No other advice to offer as my indoor layout track is screwed right into the plywood and will be ballasted later down the line. 
I'm not trying to convince anyone to do anything. As an observation none of my indoor track is screwed down unless and until in a rare instance I have a problem with it moving. In most cases the track settles into the outdoor carpeting (I use a thin carpeting with no noticeable spring - perhaps thick carpet could be a problem). I have never noticed a tendency for indoor track to move on the carpeting. Outside is different where the carpet reacts to the weather. Wind does demand that the carpeting be glued down and that the track should be (IMHO) screwed down but with enough "give" to allow for expansion and contraction.

It really depends on what appeals to someone. I think someone would be happy with whatever appeals to them but I admit that I had not thought of the possibility of thick carpeting causing track to shift. That sounds logical.

Carpeting is, well, carpeting. It comes in all sizes, compositions and thicknesses. I can only speak for what I have used and I don't know for sure what it is - just that it came from Home Depot.

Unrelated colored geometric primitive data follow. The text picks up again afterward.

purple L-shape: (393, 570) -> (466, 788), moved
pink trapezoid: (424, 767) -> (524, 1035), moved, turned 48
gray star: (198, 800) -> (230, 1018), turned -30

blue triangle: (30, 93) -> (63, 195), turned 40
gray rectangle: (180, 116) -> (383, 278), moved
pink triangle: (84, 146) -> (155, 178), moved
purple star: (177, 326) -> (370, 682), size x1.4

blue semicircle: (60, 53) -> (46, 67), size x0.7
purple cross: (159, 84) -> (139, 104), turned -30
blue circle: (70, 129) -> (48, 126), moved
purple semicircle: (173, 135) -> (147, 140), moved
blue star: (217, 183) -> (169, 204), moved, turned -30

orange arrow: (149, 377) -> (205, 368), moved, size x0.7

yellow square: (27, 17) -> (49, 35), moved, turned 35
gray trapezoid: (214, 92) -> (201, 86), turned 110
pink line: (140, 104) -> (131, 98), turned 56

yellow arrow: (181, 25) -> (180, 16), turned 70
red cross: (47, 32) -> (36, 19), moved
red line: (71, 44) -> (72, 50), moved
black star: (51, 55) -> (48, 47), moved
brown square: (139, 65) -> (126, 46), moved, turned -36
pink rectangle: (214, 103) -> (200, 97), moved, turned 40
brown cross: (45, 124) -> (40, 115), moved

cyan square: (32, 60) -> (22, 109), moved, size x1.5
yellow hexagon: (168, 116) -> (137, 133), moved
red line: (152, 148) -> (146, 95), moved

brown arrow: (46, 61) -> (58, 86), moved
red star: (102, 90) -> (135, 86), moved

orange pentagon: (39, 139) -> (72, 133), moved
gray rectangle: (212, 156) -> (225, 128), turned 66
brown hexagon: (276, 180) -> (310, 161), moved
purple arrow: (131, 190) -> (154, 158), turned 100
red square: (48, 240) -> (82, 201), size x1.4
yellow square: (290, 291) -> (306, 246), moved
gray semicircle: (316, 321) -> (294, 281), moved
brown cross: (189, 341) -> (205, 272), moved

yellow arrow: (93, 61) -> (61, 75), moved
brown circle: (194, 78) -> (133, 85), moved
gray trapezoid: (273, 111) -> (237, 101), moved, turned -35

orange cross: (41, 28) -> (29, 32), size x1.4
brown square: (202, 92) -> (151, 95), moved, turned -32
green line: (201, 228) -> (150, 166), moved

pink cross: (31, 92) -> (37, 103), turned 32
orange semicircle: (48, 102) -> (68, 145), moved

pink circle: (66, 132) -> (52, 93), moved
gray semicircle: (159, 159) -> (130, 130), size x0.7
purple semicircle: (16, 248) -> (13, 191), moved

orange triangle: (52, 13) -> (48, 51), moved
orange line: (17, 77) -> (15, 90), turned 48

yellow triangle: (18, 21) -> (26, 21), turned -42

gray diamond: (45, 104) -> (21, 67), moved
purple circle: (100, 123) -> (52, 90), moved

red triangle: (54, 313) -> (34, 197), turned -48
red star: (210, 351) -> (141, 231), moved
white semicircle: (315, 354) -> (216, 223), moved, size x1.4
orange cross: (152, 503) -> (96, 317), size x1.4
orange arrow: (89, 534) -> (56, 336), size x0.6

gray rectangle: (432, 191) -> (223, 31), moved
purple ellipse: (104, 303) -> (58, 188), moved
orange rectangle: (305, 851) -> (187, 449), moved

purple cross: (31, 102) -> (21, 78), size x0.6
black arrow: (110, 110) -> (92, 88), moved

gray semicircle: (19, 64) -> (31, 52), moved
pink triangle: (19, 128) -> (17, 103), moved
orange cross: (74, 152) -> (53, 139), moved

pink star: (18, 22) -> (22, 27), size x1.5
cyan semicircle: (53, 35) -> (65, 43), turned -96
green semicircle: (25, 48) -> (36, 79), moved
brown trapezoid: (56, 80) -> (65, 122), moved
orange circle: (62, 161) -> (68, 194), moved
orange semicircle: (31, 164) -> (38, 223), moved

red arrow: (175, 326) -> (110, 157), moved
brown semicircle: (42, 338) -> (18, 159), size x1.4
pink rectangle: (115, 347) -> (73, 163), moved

Noise is somewhat a similar subject in that plastic wheels tend to be quiet on the rails. LGB metal wheels are expensive and very quiet while Bachmann wheels are a lot less expensive but also much louder. Other metal wheels fall in various levels of sound. By comparison O Gauge trains on Lionel track can be VERY loud. I use sound board on the floor (under the carpet) and on the walls of the O Gauge layout room to control the sound of the O Gauge trains. I don't use any sound proofing on the G Gauge layouts but I can always tell when the trains are running on Bachmann wheels.

Jerry


----------



## Jerrys-RR (Jun 21, 2010)

Hi Jeff,

I realize that your topic is about your indoor layout but with the reference to the use of carpeting I hope you don't mind if I add a few comments regarding outdoor carpeting on outdoor layouts.

1. If carpeting is used outdoors in the sun it will probably need to be glued down or parts will be lifted up by the wind causing damage to buildings. As it ages it will probably have to be replaced eventually and if glued down that can be a real PITA to get the old carpeting up (unless there is a trick I don't know about). I often use staples to tack the carpet down but that has its own issues.

2. Outdoor carpeting usually has a rubber undercoating which tends to hold moisture and this can prematurely damage any wood such as decking under it. This can be warping, delaminating etc. Carpet and wood manufacturers do not warranty against this.

3. My experiences with treated plywood under outdoor carpeting have been very unsatisfactory and I would not recommend it (read #2 again).

That said, I still love green outdoor carpeting for my layouts (outdoors as well as indoors) and this morning I was reminded why. 

1. Last week I used a leaf blower to get the last of fall's leaves off the layout by the house. 

2. A few days ago I had to do it again as I had forgotten to do the deck above the layout first so when I blew the leaves off the top deck they settled right on the layout below it.

3. Yesterday I had to do it all over again because instead of leaves, the layout was now covered with the green thingies from the oak trees.

4. Today I returned to clean the layout (mainly the carpeting) with a pressure washer. The carpeting had become so crudded up it just looked nasty and I suspected the carpet might come apart or that the pressure washer would not work (it has been a year or two since I last ran trains on this layout as I had been building and running trains on the caboose layout). Even the screened operating area was really nasty dirty from dirt blowing onto it over the past two summers.

After a few hours with the pressure washer I am amazed once again how well the layout and the operating area cleaned up.

I have never had a layout down in the dirt and I have no idea how anyone would get rid of all the leaves, twigs, nuts, green thingies and everything else that nature dumps on an outdoor layout. I can't imagine them using a leaf blower and pressure washer on their ballasted track.

For me, cleaning track has a LOT less to do with brass vs stainless steel vs battery power than it has to do with clearing and cleaning the track of all the crud that nature is determined to dump on an outdoor layout. 

I guess some folks enjoy gardening so for them perhaps it is fun.

The older I get the happier I am that my layouts are above the ground rather than on it and laying on carpet rather than on dirt or ballast - but I will be the first to admit that I LOVE the beauty of the layouts that are true "Garden Railroads."

Jerry


----------